Insurance in the age of drones: preparing for take-off
11 Oct 2016
The 'Insurance in the age of drones' conference at the Swiss Re Centre for Global Dialogue brought key drone experts, racers and a hacker together with Swiss Re clients, to examine how drone technology will impact casualty and aviation in the near and long term. Watch the video above for some expert insights from the event.
Find out more about the event here. A text version of the video is below.
"Steve Arora: Drones will become a big risk pool in the future. We want to make the society more resilient, and think about the role that drones can play in terms of the benefit.
Raffaello D'Andrea: Where there's risk there's the ability to ensure that risk. I think it's a new area for insurance companies to be interested in. I also think that they can use that technology itself to help then in their day to day job. Like monitoring damage for example.
Patrik Thèvoz: What we did is build basically the first collision tolerant flying robot. It's a UAV, or drone made for accessing places which are completely inaccessible, and unreachable with any other technology. This enables us to go in places like inside power plants, inside piping, inside chimneys. We are working with insurance companies to be able to perform post-disaster inspections. For example in places that would be too dangerous otherwise.
Oliver Evans: Today sadly there are millions of people who lose their lives, because of a lack of access to fast reliable diagnostics, medicine ... With drone technology we can ensure fast, reliable, cost effective reach, and to deliver the pharmaceuticals that they need for their health.
Lisa Ellman: It's great to be here with this community learning about the use of drones. Coming at it both from the use case, as well as insurers learning how to craft policy around drones. What does it mean to have drones flying under manned helicopters, and airplanes, above people, and structures. How do we make all of that happen? It's definitely happening.
Matt Langmead: It's been really interesting to meet the makers, and the diversity of all the talks from the last 24 hours. From the regulation, to the different types of drones, to the talk on hacking, and terrorist organizations really.
Samy Kamkar: It's a shock for the insurance industry, and other industries; That you can use commodity hardware consumer based equipment to take over, and hack into tens of thousands of dollars-worth of equipment. You're talking about a 50,000 dollar drone that can be hacked into. It was demonstrated just a few months ago with 100 dollar equipment.

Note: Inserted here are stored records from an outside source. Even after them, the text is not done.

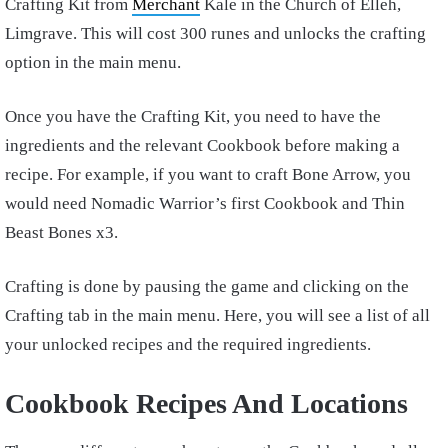
Crafting Kit from
Merchant
Kale in the Church of Elleh,
Limgrave. This will cost 300 runes and unlocks the crafting
option in the main menu.
Once you have the Crafting Kit, you need to have the
ingredients and the relevant Cookbook before making a
recipe. For example, if you want to craft Bone Arrow, you
would need Nomadic Warrior’s first Cookbook and Thin
Beast Bones x3.
Crafting is done by pausing the game and clicking on the
Crafting tab in the main menu. Here, you will see a list of all
your unlocked recipes and the required ingredients.
Cookbook Recipes And Locations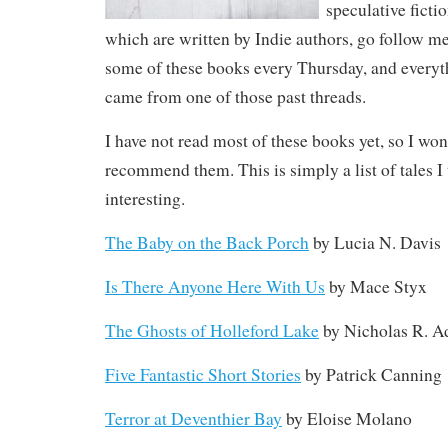
speculative ficti
which are written by Indie authors, go follow m
some of these books every Thursday, and everyth
came from one of those past threads.
I have not read most of these books yet, so I won’
recommend them. This is simply a list of tales 
interesting.
The Baby on the Back Porch
by Lucia N. Davis
Is There Anyone Here With Us
by Mace Styx
The Ghosts of Holleford Lake
by Nicholas R. 
Five Fantastic Short Stories
by Patrick Canning
Terror at Deventhier Bay
by Eloise Molano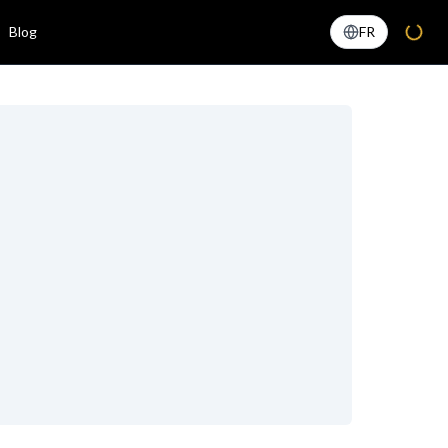
Blog
FR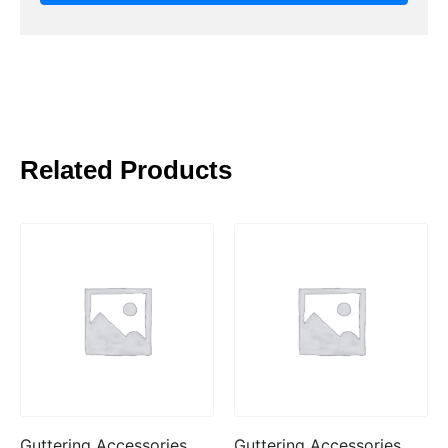
Related Products
Guttering Accessories
Guttering Accessories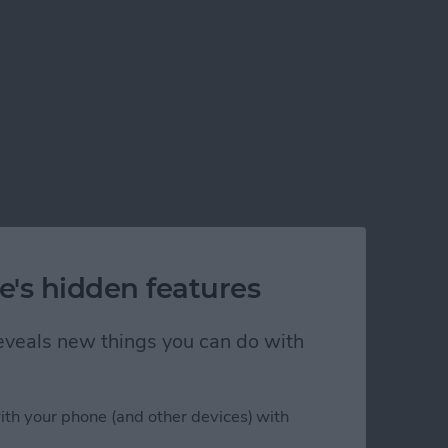
e's hidden features
 reveals new things you can do with
ith your phone (and other devices) with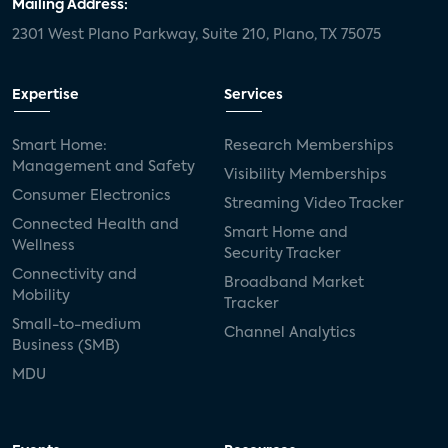
Mailing Address:
2301 West Plano Parkway, Suite 210, Plano, TX 75075
Expertise
Services
Smart Home:
Research Memberships
Management and Safety
Visibility Memberships
Consumer Electronics
Streaming Video Tracker
Connected Health and
Smart Home and
Wellness
Security Tracker
Connectivity and
Broadband Market
Mobility
Tracker
Small-to-medium
Channel Analytics
Business (SMB)
MDU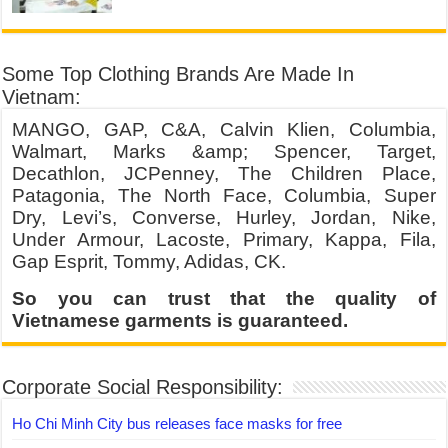
Some Top Clothing Brands Are Made In
Vietnam:
MANGO, GAP, C&A, Calvin Klien, Columbia,
Walmart, Marks &amp; Spencer, Target,
Decathlon, JCPenney, The Children Place,
Patagonia, The North Face, Columbia, Super
Dry, Levi’s, Converse, Hurley, Jordan, Nike,
Under Armour, Lacoste, Primary, Kappa, Fila,
Gap Esprit, Tommy, Adidas, CK.
So you can trust that the quality of
Vietnamese garments is guaranteed.
Corporate Social Responsibility:
Ho Chi Minh City bus releases face masks for free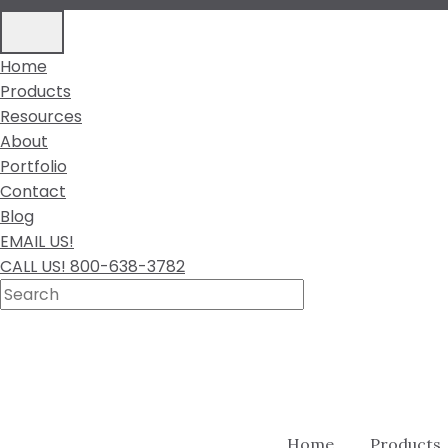
Home
Products
Resources
About
Portfolio
Contact
Blog
EMAIL US!
CALL US! 800-638-3782
Home
Products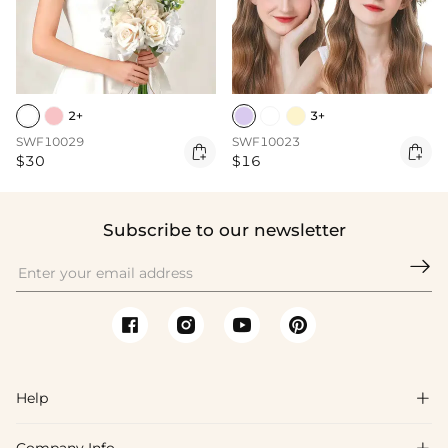
2+
3+
SWF10029
SWF10023


$30
$16
Subscribe to our newsletter

Help
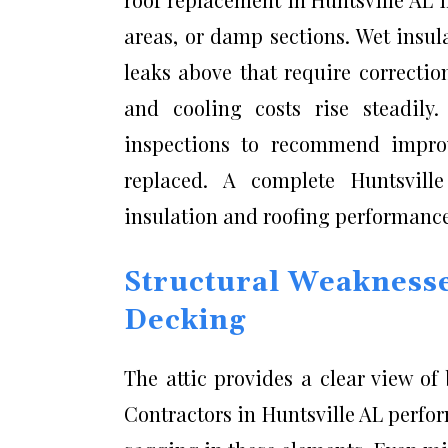
areas, or damp sections. Wet insul
leaks above that require correcti
and cooling costs rise steadily
inspections to recommend improv
replaced. A complete Huntsvill
insulation and roofing performanc
Structural Weaknesse
Decking
The attic provides a clear view of
Contractors in Huntsville AL perfo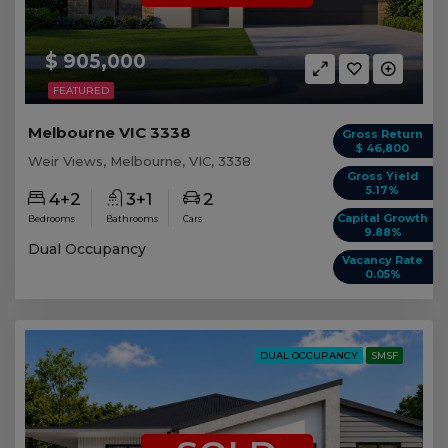
$ 905,000
FEATURED
Melbourne VIC 3338
Gross Return
$ 46,800
Weir Views, Melbourne, VIC, 3338
Gross Yield
5.17%
4+2
3+1
2
Capital Growth
Bedrooms
Bathrooms
Cars
9.88%
Dual Occupancy
Vacancy Rate
0.05%
DUAL OCCUPANCY
SMSF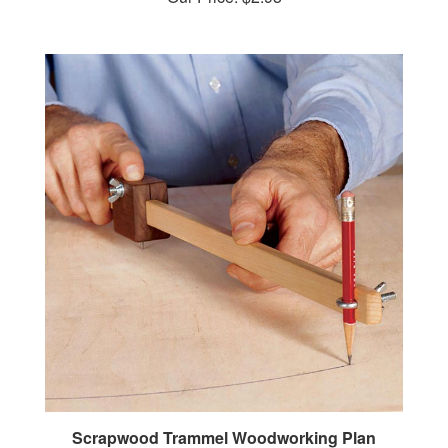
Scrapwood Trammel Woodworking Plan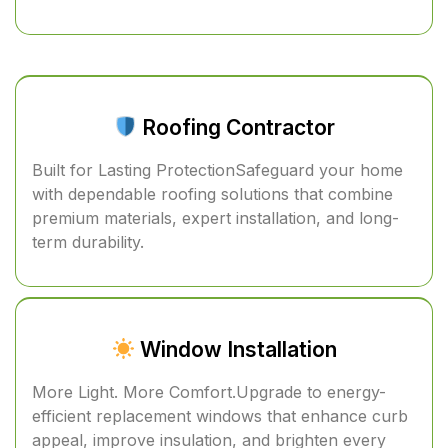
Roofing Contractor
Built for Lasting ProtectionSafeguard your home
with dependable roofing solutions that combine
premium materials, expert installation, and long-
term durability.
Window Installation
More Light. More Comfort.Upgrade to energy-
efficient replacement windows that enhance curb
appeal, improve insulation, and brighten every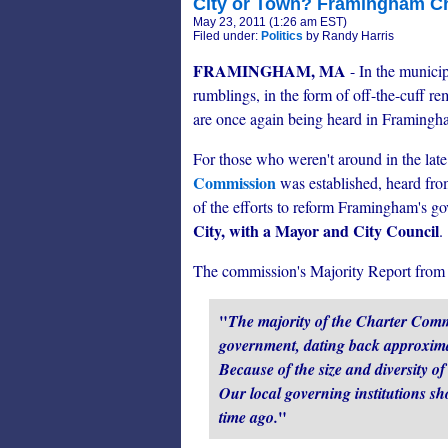
City or Town? Framingham C
May 23, 2011 (1:26 am EST)
Filed under:
Politics
by Randy Harris
FRAMINGHAM, MA
- In the municip
rumblings, in the form of off-the-cuff r
are once again being heard in Framingh
For those who weren't around in the late 
Commission
was established, heard from
of the efforts to reform Framingham's go
City, with a Mayor and City Council
.
The commission's Majority Report from 
"
The majority of the Charter Comm
government, dating back approximat
Because of the size and diversity o
Our local governing institutions sh
"
time ago.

Sergei Lupashin: The insurance facet of drones is very knew, and relatively unexplored. It's definitely a requirement for, I think, a lot of users. Especially commercial users
Jean Christophe Zufferey: Insurance is really an opportunity for drone manufactures, because it shows that it's becoming mature, and mainstream. If you can offer an insurance then it shows that it's serious operation.
Tabitha Pike: I'll definitely be taking away what sort of requirement there are from the clients that we've heard from; And how they're using their drone's technology to turn it into a service that will be usable, and sustainable for the future.
Steve Arora: This is just an example where we can bring clients, and we can have a forum. We don't have all the answers, but we learn together. We become smarter together."